Apparently these places didn’t read the police report too well, because all my husband did was hit a fence, and get stuck in a snow bank. He didn’t even have to go the hospital! I just think it’s pretty funny. Anyway, my husband is OK. I appreciate the kind comments left about his accident.
My husband is getting nervous now though, because of something else that’s happening – he’s getting “fixed” tomorrow. Yep, he’s getting a vasectomy. He had been planning to get one since our son was born 5 years ago, but never got around to it. We knew during my pregnancy that we didn’t want any more kids, so I arranged to have my tubes tied after the birth, but it didn’t work out. My doctor took me to the operating room about an hour after I had my son, and after cutting me open and poking around for about an hour and a half, told me he couldn’t find my tubes. It turned out they are completely covered with scar tissue from two colon surgeries I had in 2001 and 2002. My doctor told me the only thing he could do would be to bring me back in 6 weeks for a more extensive surgery (laparoscopy), but that he was reluctant to do it (and I didn’t want any more major surgeries either). My husband said he would get a vasectomy, but never got around to it.
After my miscarriage this summer, we decided it was time to finally get it done, so my husband had a consultation with a doctor, and is having the surgery tomorrow. He’s getting nervous about it, but I told him if I could handle giving birth twice, having two major colon surgeries (and a colostomy), and having a D&C (after my miscarriage), he can handle a 15 minute, local anesthetic vasectomy, LOL!

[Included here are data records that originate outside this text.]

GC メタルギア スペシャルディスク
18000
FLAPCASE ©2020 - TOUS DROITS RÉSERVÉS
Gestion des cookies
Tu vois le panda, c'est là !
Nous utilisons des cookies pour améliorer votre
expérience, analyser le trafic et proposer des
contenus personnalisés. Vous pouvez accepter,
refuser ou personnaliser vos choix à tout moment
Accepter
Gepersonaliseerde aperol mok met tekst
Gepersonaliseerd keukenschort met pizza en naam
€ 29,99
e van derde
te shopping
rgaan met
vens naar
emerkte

Actually both of my brothers in law had it done, and they said it’s an easy procedure. We had a huge blackout here in Ohio (and a bunch of other states) a few summers ago, and it happened right when my second-oldest sister’s husband was having his vasectomy. The clinic was dark, and they had no backup electricity, but the doctor was able to finish the surgery with the light coming from the window! YIKES! My husband was sure glad it wasn’t him! That sister and her husband planned to stop having kids after my sister miscarried their third child, and her husband had an appointment for the vasectomy, but my sister got pregnant about a week before his surgery, so they now have three kids.

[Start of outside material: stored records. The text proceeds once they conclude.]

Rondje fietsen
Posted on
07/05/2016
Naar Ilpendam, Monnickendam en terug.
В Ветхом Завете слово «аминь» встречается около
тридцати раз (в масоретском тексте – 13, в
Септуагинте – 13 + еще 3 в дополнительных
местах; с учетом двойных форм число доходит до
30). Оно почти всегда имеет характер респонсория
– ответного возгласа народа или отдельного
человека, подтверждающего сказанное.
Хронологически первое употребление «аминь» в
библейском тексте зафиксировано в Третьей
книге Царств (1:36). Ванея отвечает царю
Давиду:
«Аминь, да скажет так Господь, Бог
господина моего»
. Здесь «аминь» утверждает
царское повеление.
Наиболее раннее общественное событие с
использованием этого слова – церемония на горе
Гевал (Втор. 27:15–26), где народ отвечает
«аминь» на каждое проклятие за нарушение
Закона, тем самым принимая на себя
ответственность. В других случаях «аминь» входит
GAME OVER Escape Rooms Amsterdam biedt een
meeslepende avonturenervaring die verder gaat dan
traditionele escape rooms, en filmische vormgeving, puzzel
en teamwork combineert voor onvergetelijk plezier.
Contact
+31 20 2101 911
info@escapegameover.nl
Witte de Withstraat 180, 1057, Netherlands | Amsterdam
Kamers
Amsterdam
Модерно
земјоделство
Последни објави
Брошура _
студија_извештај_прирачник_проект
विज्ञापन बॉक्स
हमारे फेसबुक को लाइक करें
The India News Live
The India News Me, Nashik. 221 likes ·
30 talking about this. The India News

I’ll probably always have a twinge of sadness about my miscarriage, but I’m thankful for the son and daughter I do have, and realize that the miscarriage must have happened for a reason. I can’t handle possibly having another miscarriage if I were to get pregnant again and my husband and I already have our hands full with our two kids, so the vasectomy is for the best. Also I feel that my husband and I are getting too old to start over with another baby – I’m 34, and he’s 42. Now I’m just hoping my husband won’t be too terribly sore after the surgery, because he has to go pick our kids up from school and daycare tomorrow afternoon.
Anyway, I do have some crochet project pictures to show! None are completed, just work in progress. The first is a poncho I’m crocheting for my mother for her February birthday. She saw a poncho I crocheted for my daughter when I first learned how to crochet, and asked I could make her one. I finally got around to it, and am hoping to have it done for her birthday. It’s nothing fancy – it’ll just be two double-crochet rectangles seamed together, and then I’ll crochet a pretty border around the bottom. I obviously don’t have much done so far. My mom’s favorite color is blue, but she didn’t want a solid blue poncho, so I’m using Bernat Softee Chunky in “Nature’s Way”, with a K hook. Hopefully I can get it done in time for her birthday.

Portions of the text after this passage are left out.